Monday, February 18, 2013

The top end way of life

We arrived to Darwin without a hotel or set plans for our time in the Top End; embodying the true spirit of backpacking. The brutally hot sun of the wet season made it difficult to comfortably maneuver Mitchell street, the main thoroughfare, with our packs in tow. So in an effort to divide and conquer the heat, Jon and I parted ways in pursuit of lodging and entertainment for the weekend. Less than an hour later we regrouped to review our options and then secured a room for the next two nights and booked ourselves into a three day camping and hiking tour into the outback. 

After dropping off our bags we made our way into Darwin to explore for a bit. The Wet Season is Summer here in Australia and the heat is hard describe. Neither Jon or myself has ever appreciated a cold beer even more then the one we had with our lunch, in an air conditioned restaurant, on our first afternoon here.

As the Capital of the Top End, Darwin is a bustling little city where local industry and aboriginal culture converge. The city is home to employees of the local uranium mines (Australia produces 15% of the global uranium supply) and those supporting the tourism industry. The city serves as a jumping point for tourists interested in visiting the local national parks and the majority of the activity takes place outside the main town.

Some of the local aboriginal people will venture into Darwin to go on a bit of a bender and escape the laws of their tribe. Since alcohol and drugs are banned on tribal lands, many of the aboriginal people you see wandering Mitchell street are here for a few days to experience a chemical escape of sorts. Jon could have used a bit of a chemical escape himself after he came across an aboriginal woman, scantly clothed, who flashed her breasts to him as he walked by. The aboriginal culture does not believe in eye contact like much of the western world, but apparently making tittie contact is fully acceptable. 

So what does one do in Darwin exactly?
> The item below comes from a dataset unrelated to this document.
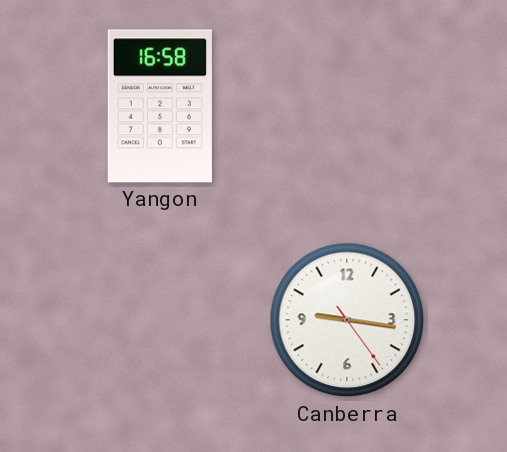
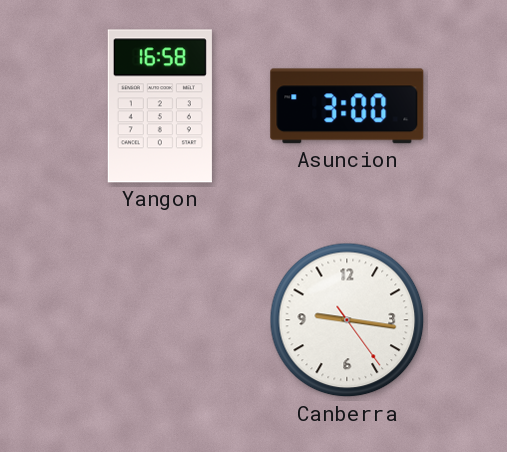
Asuncion: none -> 3:00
Ah, that's easy....as long as you like crocodiles. Although you have the option to swim with a crocodile in the protection of an acrylic tank...Jon and I opted for more docile crocodile experience. 

With our day passes in hand we visited Crocodaurus Cove,  a crocodile world of sorts. After meeting some of the resident replies and watching their morning feeding, we made our way over to where they kept the big crocs. 

Burt, the crocodile from the Crocodile Dundee movie was next up for feeding. The sheer power of his jaw as it snapped down on the helpless half chicken and shut tight was a sight to witness. What powerful creatures crocodiles are. 

In need of a little TLC after witnessing the feeding of the big crocs, we made our way over to hold a baby crocodile. Until a croc reaches the age of approximately 9 months  old they are too small to determine their sex. As a result, they are referred to with gender neutral names in captivity. Our photographer and guide for our baby crocodile experience was Alana. She introduced Jon and me to Fluffy, a 9 month old crocodile who was given the name because of her softer than normal under skin. Despite being a baby, Fluffy was still a crocodile and had quite a bite...her mouth was even banded shut to protect us from her quick movements. 

After our day exploring the world of crocodiles it was time for dinner. Chicken and seafood were obviously off the menu for the evening, so we sent out in search of some red meat.  Jon quickly crossed Istanbul House, a kebab joint, off as a potential dinner spot when he saw an Asian couple preparing the Turkish food. It didn't seem authentic enough for him. Yet right next door, at the Charcoal House and Pide Grill, Jon found the authentic Turkish food he was craving.

We went to bed well fed that evening with plans to set out for our outback adventure the next day.

Burt getting his morning feeding at Crocodaurus Cove.



Jon, Fluffy and Alana. 



Nadia and Fluffy (when posing Alana was very specific for me not to make any quick movements and alarm Fluffy).



Jon, Hassan and his wife (owners) at Charcoal House and Pide Grill.